Dr Aric Sigman is an American psychologist, biologist, broadcaster and author who has lived in Britain for many years. He has been a columnist for Arena and Hello magazines and has written for The Independent. He was runner up in the Publisher's Awards as Best British Business Columnist in 1992. Dr Sigman has written, appeared in and presented numerous prime time radio and television documentary series and has been the 'expert' on Channel 4's Richard and Judy seven times in the past year.

Excerpt. © Reprinted by permission. All rights reserved.

One

Arrested Developments

What Television is Doing to our Children's Brains

From organic baby foods and factor 30 child sun creams to educational toys, good parenting is now treated as a fine science. Even the practice of smacking has undergone rigorous re-examination and attracted tremendous concern from Her Majesty's Government. What is conspicuous by its absence, however, is any mention of television as a major health and developmental issue. In its latest White Paper, proposing radical measures to improve the health of the nation, the British Government whitewashes the role of television into oblivion. The normally more progressive American government is curiously even muter on the subject. We should take note of a few names for future reference when it's time to apportion blame. Given the mounting credible evidence that television damages children, the Government's role is nothing short of a motivated negligence.

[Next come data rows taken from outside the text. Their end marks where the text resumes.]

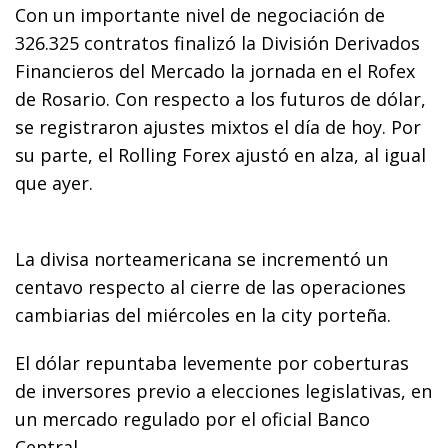
Con un importante nivel de negociación de
326.325 contratos finalizó la División Derivados
Financieros del Mercado la jornada en el Rofex
de Rosario. Con respecto a los futuros de dólar,
se registraron ajustes mixtos el día de hoy. Por
su parte, el Rolling Forex ajustó en alza, al igual
que ayer.
La divisa norteamericana se incrementó un
centavo respecto al cierre de las operaciones
cambiarias del miércoles en la city porteña.
El dólar repuntaba levemente por coberturas
de inversores previo a elecciones legislativas, en
un mercado regulado por el oficial Banco
Central.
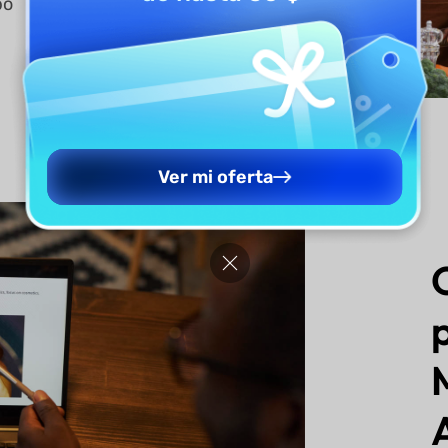
po
Ver mi oferta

The link between watching television and physical and psychological damage is neither a concoction nor an exaggeration. Rather, the reverse. Highly respected medical bodies have voiced clear concerns, and the normally conservative mainstream medical and scientific journals have published worrying associations between television viewing and health. In surveying the response by politicians and the media to this evidence, Peter Preston, former Editor of The Guardian newspaper, wrote, 'It is, all things considered, a scandal of cowardly silence.'

The Link between TV and ADHD

In August 1999, the American Academy of Pediatrics (AAP) issued guidelines clearly recommending that children under the age of two watch no television or any screen entertainment at all, and that children of all ages should never have a television in their bedroom because television 'can negatively affect early brain development'.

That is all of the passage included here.